*** Task inputs ***

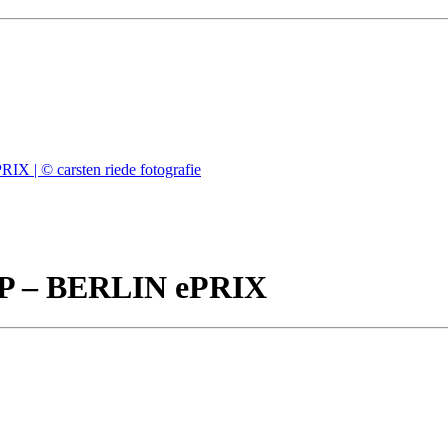
– BERLIN ePRIX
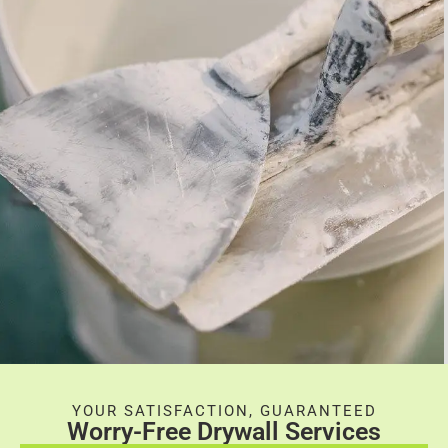
YOUR SATISFACTION, GUARANTEED
Worry-Free Drywall Services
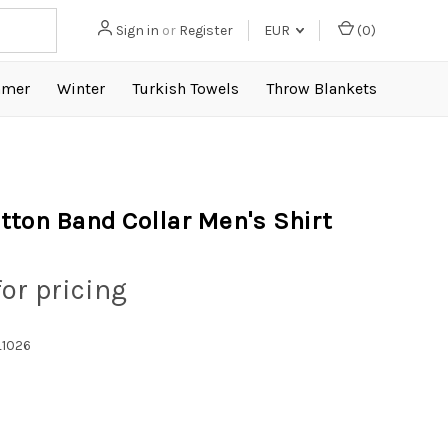
Sign in
or
Register
EUR
(
0
)
mer
Winter
Turkish Towels
Throw Blankets
tton Band Collar Men's Shirt
for pricing
1026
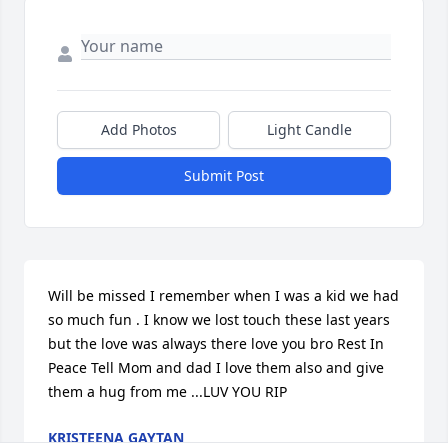
Add Photos
Light Candle
Submit Post
Will be missed I remember when I was a kid we had 
so much fun . I know we lost touch these last years 
but the love was always there love you bro Rest In 
Peace Tell Mom and dad I love them also and give 
them a hug from me ...LUV YOU RIP
KRISTEENA GAYTAN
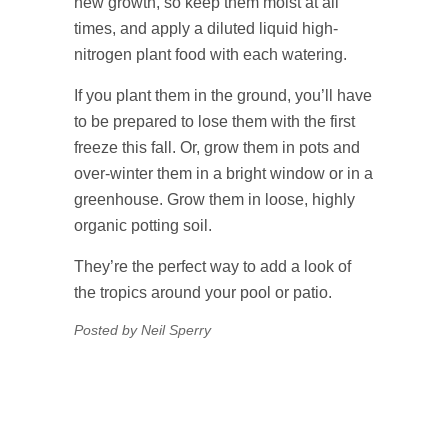
new growth, so keep them moist at all
times, and apply a diluted liquid high-
nitrogen plant food with each watering.
If you plant them in the ground, you’ll have
to be prepared to lose them with the first
freeze this fall. Or, grow them in pots and
over-winter them in a bright window or in a
greenhouse. Grow them in loose, highly
organic potting soil.
They’re the perfect way to add a look of
the tropics around your pool or patio.
Posted by Neil Sperry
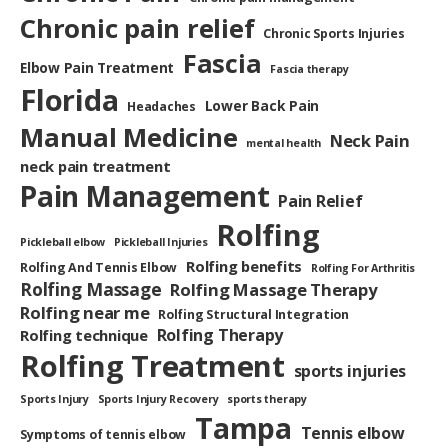
Chronic pain relief
Chronic Sports Injuries
Fascia
Elbow Pain Treatment
Fascia therapy
Florida
Lower Back Pain
Headaches
Manual Medicine
Neck Pain
mental health
neck pain treatment
Pain Management
Pain Relief
Rolfing
Pickleball elbow
Pickleball Injuries
Rolfing benefits
Rolfing And Tennis Elbow
Rolfing For Arthritis
Rolfing Massage
Rolfing Massage Therapy
Rolfing near me
Rolfing Structural Integration
Rolfing Therapy
Rolfing technique
Rolfing Treatment
sports injuries
Sports Injury
Sports Injury Recovery
sports therapy
Tampa
Tennis elbow
Symptoms of tennis elbow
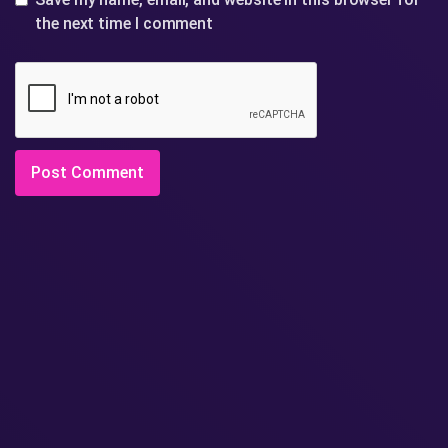
the next time I comment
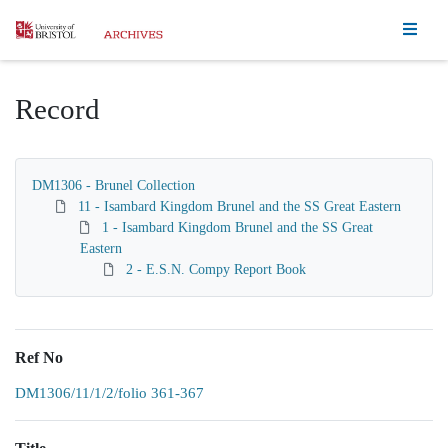
Homepage
Record
DM1306 - Brunel Collection
11 - Isambard Kingdom Brunel and the SS Great Eastern
1 - Isambard Kingdom Brunel and the SS Great
Eastern
2 - E.S.N. Compy Report Book
Ref No
DM1306/11/1/2/folio 361-367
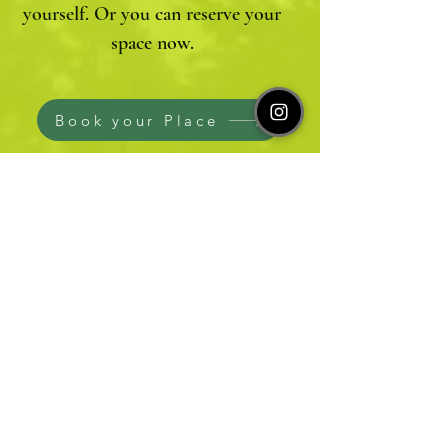
yourself. Or you can reserve your
space now.
Book your Place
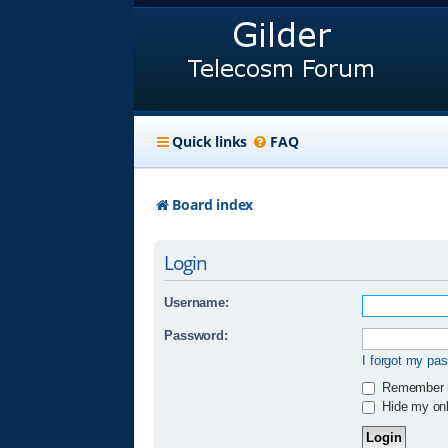
Quick links
FAQ
Board index
Login
Username:
Password:
I forgot my pa
Remember
Hide my onli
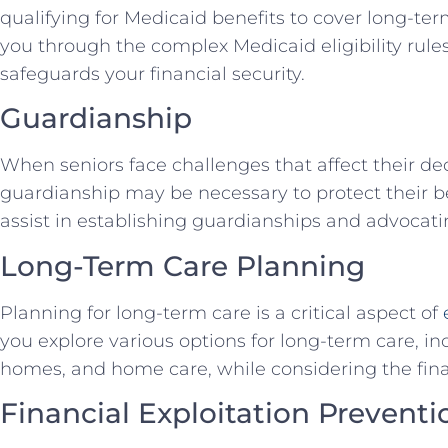
qualifying for Medicaid benefits to cover long-te
you through the complex Medicaid eligibility rule
safeguards your financial security.
Guardianship
When seniors face challenges that affect their de
guardianship may be necessary to protect their be
assist in establishing guardianships and advocating
Long-Term Care Planning
Planning for long-term care is a critical aspect of
you explore various options for long-term care, inc
homes, and home care, while considering the finan
Financial Exploitation Preventi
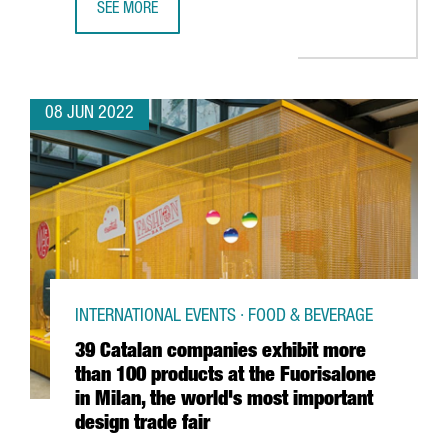
SEE MORE
CATALONIA PARTICIPATES IN CHOOSE EUROPE, AN ALLIANC
08 JUN 2022
INTERNATIONAL EVENTS · FOOD & BEVERAGE
39 Catalan companies exhibit more
than 100 products at the Fuorisalone
in Milan, the world's most important
design trade fair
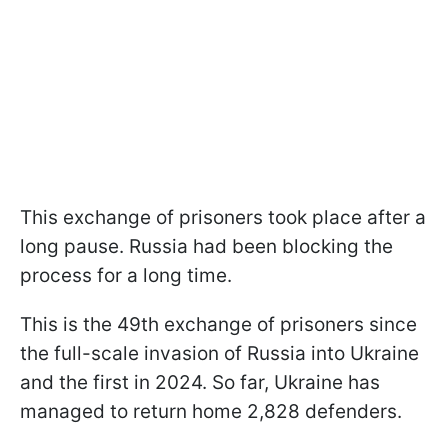
This exchange of prisoners took place after a
long pause. Russia had been blocking the
process for a long time.
This is the 49th exchange of prisoners since
the full-scale invasion of Russia into Ukraine
and the first in 2024. So far, Ukraine has
managed to return home 2,828 defenders.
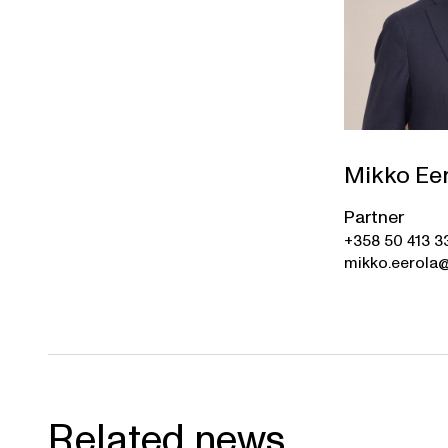
Mikko Ee
Partner
+358 50 413 3
mikko.eerola@
Related news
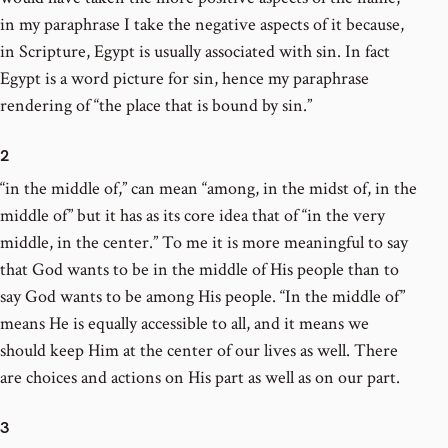
in my paraphrase I take the negative aspects of it because,
in Scripture, Egypt is usually associated with sin. In fact
Egypt is a word picture for sin, hence my paraphrase
rendering of “the place that is bound by sin.”
2
“in the middle of,” can mean “among, in the midst of, in the
middle of” but it has as its core idea that of “in the very
middle, in the center.” To me it is more meaningful to say
that God wants to be in the middle of His people than to
say God wants to be among His people. “In the middle of”
means He is equally accessible to all, and it means we
should keep Him at the center of our lives as well. There
are choices and actions on His part as well as on our part.
3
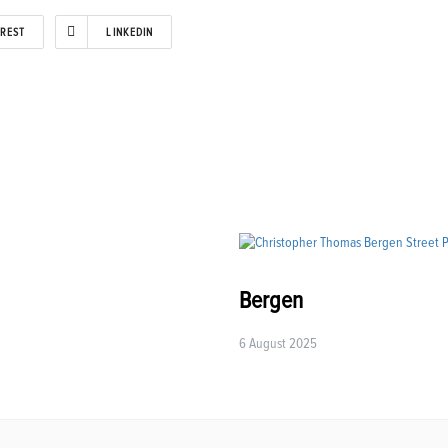
EREST
LINKEDIN
Bergen
6 August 2025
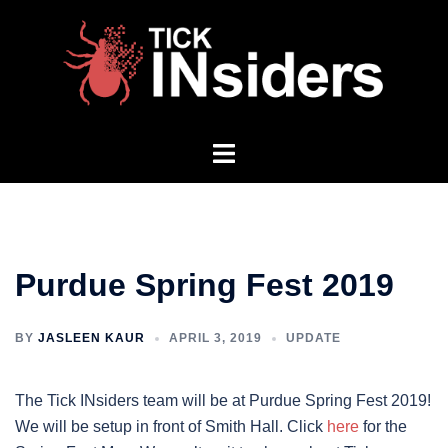
Skip
to
content
Toggle
menu
Purdue Spring Fest 2019
BY
JASLEEN KAUR
APRIL 3, 2019
UPDATE
The Tick INsiders team will be at Purdue Spring Fest 2019!
We will be setup in front of Smith Hall. Click
here
for the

*** End of Task inputs ***

> **What you will do**
The answer should be one number only: how many lines in the listing hold "exchange".

> **Exercise result**
2